Stored items
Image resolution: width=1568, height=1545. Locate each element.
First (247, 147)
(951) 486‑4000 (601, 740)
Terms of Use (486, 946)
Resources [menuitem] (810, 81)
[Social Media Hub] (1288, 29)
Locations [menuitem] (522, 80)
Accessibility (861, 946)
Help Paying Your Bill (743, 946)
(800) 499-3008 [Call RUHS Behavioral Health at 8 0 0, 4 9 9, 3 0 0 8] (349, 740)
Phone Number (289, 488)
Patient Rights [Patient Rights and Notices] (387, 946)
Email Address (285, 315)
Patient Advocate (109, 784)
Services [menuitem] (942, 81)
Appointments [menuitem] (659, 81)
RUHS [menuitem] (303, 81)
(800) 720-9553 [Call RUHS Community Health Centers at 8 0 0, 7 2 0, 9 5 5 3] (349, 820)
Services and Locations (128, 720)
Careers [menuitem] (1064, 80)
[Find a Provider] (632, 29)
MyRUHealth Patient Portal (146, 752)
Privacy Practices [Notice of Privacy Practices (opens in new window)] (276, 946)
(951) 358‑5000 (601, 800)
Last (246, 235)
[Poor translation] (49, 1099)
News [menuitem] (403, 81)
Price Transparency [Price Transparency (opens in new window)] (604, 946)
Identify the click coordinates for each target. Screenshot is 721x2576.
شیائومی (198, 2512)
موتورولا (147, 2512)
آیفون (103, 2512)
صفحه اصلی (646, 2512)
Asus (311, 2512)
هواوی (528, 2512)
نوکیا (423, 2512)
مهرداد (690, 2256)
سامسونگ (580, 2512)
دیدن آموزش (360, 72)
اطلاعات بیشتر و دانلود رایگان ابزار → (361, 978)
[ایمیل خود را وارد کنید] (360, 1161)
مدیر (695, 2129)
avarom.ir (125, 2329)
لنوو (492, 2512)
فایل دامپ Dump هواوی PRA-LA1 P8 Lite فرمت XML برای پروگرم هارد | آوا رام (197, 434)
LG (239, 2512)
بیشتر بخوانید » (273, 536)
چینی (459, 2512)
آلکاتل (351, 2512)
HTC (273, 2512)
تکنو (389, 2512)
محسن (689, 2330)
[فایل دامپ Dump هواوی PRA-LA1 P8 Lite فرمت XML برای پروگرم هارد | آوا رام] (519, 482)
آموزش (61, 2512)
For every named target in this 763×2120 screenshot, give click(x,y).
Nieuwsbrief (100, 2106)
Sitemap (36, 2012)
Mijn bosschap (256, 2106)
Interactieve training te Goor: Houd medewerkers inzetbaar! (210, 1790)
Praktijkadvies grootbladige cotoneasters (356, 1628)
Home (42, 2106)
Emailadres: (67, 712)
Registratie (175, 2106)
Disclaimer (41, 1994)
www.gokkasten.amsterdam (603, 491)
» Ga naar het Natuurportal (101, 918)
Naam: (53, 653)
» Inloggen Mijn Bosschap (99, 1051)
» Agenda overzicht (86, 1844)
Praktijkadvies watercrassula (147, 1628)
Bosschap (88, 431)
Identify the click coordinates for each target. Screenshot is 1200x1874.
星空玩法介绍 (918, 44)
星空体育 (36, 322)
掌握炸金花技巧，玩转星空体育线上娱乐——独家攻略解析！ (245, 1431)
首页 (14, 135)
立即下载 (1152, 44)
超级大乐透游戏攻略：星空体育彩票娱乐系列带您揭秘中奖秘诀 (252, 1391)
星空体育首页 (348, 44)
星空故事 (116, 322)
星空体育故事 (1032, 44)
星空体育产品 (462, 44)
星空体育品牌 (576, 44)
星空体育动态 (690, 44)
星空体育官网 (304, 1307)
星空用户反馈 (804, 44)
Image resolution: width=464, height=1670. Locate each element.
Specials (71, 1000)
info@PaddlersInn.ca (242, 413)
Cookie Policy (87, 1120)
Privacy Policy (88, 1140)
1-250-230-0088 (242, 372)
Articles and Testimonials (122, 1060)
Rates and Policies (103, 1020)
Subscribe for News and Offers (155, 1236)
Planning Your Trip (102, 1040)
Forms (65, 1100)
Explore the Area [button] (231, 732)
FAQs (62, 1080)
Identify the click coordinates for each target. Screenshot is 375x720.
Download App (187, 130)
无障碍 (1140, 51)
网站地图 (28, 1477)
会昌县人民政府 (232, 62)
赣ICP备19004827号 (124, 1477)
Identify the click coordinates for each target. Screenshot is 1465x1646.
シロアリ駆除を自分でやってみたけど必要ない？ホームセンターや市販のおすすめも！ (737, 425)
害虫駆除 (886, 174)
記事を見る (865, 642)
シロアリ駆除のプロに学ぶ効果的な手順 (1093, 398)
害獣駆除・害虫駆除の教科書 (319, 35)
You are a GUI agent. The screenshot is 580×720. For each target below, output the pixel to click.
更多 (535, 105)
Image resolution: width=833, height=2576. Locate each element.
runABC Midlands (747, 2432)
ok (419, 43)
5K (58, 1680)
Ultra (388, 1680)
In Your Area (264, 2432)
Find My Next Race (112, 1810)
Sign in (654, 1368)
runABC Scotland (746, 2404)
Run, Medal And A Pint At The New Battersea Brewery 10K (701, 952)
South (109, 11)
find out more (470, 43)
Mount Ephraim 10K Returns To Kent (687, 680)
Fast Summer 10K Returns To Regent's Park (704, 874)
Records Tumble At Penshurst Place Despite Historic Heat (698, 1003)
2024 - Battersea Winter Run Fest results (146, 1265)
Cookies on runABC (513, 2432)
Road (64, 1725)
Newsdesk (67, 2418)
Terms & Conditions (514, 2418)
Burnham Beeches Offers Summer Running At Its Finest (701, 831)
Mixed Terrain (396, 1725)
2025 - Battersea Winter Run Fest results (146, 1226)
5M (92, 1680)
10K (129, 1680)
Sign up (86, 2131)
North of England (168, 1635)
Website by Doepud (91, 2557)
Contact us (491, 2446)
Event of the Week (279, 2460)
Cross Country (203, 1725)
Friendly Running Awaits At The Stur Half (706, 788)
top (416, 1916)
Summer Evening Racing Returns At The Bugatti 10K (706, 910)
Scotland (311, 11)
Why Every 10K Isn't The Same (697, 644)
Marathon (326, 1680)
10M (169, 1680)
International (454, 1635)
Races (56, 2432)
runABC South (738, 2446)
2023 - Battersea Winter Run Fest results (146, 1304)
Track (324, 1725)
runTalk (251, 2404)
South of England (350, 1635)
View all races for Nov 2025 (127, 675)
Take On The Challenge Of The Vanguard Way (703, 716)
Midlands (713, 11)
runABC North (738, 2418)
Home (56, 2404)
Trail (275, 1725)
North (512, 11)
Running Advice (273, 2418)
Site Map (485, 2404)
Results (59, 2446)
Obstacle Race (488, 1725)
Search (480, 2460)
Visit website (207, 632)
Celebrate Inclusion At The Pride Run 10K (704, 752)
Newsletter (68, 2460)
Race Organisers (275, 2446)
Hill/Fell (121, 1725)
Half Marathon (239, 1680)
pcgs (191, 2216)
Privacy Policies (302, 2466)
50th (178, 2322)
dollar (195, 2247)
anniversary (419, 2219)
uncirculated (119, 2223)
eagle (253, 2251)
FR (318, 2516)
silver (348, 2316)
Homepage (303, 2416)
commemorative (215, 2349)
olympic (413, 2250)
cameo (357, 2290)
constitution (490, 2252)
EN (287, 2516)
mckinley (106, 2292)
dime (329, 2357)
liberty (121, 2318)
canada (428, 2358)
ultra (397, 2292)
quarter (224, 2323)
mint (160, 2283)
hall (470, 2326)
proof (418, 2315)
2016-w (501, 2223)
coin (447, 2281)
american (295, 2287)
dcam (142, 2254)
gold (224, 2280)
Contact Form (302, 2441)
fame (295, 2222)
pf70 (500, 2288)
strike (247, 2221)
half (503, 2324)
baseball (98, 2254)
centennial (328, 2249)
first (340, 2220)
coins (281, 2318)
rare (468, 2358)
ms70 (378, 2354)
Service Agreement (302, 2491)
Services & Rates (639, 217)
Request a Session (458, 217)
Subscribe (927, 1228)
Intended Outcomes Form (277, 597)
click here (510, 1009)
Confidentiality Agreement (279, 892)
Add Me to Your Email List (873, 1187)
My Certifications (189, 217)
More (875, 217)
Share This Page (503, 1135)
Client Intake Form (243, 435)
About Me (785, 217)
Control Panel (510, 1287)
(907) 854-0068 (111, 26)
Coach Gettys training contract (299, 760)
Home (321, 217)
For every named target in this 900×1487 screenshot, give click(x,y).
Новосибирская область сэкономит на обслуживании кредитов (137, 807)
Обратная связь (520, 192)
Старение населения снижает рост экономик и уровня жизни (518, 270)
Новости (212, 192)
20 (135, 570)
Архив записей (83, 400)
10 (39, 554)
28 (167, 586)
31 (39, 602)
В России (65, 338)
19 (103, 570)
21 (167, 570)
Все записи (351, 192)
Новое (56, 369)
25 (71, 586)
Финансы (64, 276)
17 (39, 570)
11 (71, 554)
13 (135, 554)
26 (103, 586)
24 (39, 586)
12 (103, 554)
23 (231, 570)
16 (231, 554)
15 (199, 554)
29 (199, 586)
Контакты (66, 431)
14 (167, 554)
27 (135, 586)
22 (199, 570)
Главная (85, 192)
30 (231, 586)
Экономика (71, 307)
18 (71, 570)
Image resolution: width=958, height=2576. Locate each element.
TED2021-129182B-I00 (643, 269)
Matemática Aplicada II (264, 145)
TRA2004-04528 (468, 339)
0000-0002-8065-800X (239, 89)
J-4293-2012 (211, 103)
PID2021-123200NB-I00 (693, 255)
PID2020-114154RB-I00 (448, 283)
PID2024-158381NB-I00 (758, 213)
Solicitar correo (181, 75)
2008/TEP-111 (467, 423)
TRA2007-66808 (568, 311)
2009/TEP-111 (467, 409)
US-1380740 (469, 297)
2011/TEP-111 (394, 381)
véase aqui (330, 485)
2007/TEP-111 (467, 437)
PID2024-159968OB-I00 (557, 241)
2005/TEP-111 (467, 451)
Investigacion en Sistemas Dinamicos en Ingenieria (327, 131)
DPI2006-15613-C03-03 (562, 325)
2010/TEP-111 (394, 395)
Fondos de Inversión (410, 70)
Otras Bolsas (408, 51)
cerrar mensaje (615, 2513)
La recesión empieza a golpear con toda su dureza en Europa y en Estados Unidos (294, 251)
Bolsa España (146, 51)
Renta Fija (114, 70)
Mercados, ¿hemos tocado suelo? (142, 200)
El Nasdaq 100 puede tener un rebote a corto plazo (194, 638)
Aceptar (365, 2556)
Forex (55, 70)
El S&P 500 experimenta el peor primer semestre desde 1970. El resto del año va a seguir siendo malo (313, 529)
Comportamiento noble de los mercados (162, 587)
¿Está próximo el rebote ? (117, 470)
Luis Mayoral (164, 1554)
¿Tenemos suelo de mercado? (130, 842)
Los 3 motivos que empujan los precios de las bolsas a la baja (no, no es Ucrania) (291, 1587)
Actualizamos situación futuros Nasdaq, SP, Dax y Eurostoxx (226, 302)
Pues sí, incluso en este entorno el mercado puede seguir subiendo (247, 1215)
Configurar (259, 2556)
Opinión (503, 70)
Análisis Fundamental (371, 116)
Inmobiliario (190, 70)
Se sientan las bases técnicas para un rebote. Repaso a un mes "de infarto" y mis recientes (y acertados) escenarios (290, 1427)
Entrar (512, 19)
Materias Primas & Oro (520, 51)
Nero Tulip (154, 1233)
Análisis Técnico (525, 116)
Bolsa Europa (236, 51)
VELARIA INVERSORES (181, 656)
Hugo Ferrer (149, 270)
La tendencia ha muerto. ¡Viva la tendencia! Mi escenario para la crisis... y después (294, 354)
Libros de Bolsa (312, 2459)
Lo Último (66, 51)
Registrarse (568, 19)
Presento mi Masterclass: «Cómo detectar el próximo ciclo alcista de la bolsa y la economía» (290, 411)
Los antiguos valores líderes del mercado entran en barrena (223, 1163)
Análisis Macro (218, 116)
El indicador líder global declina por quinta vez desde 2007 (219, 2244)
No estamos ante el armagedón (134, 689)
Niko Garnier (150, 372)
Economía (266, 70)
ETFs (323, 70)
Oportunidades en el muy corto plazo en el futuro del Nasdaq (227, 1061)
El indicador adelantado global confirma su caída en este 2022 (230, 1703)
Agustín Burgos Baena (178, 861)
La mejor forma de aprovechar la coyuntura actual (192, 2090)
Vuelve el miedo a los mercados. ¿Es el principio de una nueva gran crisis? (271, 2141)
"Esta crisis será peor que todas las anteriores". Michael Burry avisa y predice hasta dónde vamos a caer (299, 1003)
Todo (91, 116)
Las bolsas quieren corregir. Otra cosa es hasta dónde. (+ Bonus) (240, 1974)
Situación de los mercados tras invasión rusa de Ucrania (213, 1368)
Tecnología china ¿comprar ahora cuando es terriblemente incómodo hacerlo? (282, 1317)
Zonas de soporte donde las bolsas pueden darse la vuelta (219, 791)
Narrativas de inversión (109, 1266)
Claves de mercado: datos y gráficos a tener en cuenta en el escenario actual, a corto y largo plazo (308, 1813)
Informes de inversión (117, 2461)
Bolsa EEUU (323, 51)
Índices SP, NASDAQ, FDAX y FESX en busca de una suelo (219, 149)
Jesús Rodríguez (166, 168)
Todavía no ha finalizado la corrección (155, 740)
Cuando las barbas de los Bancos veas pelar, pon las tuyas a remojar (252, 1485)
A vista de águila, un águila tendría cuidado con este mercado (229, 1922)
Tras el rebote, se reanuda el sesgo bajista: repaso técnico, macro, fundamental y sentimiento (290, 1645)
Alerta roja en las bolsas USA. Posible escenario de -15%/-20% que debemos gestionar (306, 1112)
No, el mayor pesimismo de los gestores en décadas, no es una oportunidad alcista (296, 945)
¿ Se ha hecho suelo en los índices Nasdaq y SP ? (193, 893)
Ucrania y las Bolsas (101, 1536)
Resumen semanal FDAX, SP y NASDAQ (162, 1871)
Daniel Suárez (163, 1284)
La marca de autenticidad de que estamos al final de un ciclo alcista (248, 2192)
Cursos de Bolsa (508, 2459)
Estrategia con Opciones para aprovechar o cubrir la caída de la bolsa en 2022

Problem description -
Scan the records above for the lines holding "Mixed Terrain (396, 1725)" and "half (503, 2324)". Transcribe those two and every line between them word for word, and no others.

Your response -
Mixed Terrain (396, 1725)
2025 - Battersea Winter Run Fest results (146, 1226)
5M (92, 1680)
10K (129, 1680)
Sign up (86, 2131)
North of England (168, 1635)
Website by Doepud (91, 2557)
Contact us (491, 2446)
Event of the Week (279, 2460)
Cross Country (203, 1725)
Friendly Running Awaits At The Stur Half (706, 788)
top (416, 1916)
Summer Evening Racing Returns At The Bugatti 10K (706, 910)
Scotland (311, 11)
Why Every 10K Isn't The Same (697, 644)
Marathon (326, 1680)
10M (169, 1680)
International (454, 1635)
Races (56, 2432)
runABC South (738, 2446)
2023 - Battersea Winter Run Fest results (146, 1304)
Track (324, 1725)
runTalk (251, 2404)
South of England (350, 1635)
View all races for Nov 2025 (127, 675)
Take On The Challenge Of The Vanguard Way (703, 716)
Midlands (713, 11)
runABC North (738, 2418)
Home (56, 2404)
Trail (275, 1725)
North (512, 11)
Running Advice (273, 2418)
Site Map (485, 2404)
Results (59, 2446)
Obstacle Race (488, 1725)
Search (480, 2460)
Visit website (207, 632)
Celebrate Inclusion At The Pride Run 10K (704, 752)
Newsletter (68, 2460)
Race Organisers (275, 2446)
Hill/Fell (121, 1725)
Half Marathon (239, 1680)
pcgs (191, 2216)
Privacy Policies (302, 2466)
50th (178, 2322)
dollar (195, 2247)
anniversary (419, 2219)
uncirculated (119, 2223)
eagle (253, 2251)
FR (318, 2516)
silver (348, 2316)
Homepage (303, 2416)
commemorative (215, 2349)
olympic (413, 2250)
cameo (357, 2290)
constitution (490, 2252)
EN (287, 2516)
mckinley (106, 2292)
dime (329, 2357)
liberty (121, 2318)
canada (428, 2358)
ultra (397, 2292)
quarter (224, 2323)
mint (160, 2283)
hall (470, 2326)
proof (418, 2315)
2016-w (501, 2223)
coin (447, 2281)
american (295, 2287)
dcam (142, 2254)
gold (224, 2280)
Contact Form (302, 2441)
fame (295, 2222)
pf70 (500, 2288)
strike (247, 2221)
half (503, 2324)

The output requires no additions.